══ Information supplied ══

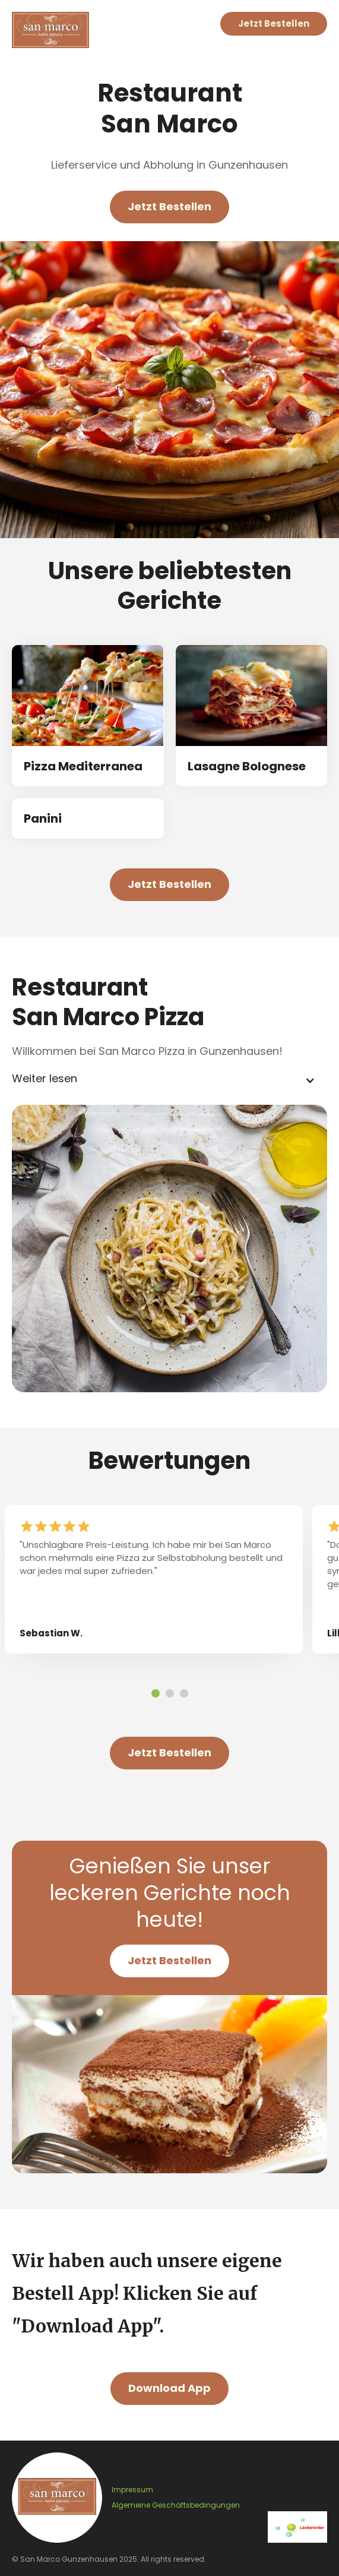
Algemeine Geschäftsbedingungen (176, 2505)
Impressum (132, 2490)
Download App (169, 2388)
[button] (169, 1080)
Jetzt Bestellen (273, 23)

═══

§ **Exercise prompt**: All entries above should be returned exactly, apart from their pictures.

§ **Response below**:
Algemeine Geschäftsbedingungen (176, 2505)
Impressum (132, 2490)
Download App (169, 2388)
[button] (169, 1080)
Jetzt Bestellen (273, 23)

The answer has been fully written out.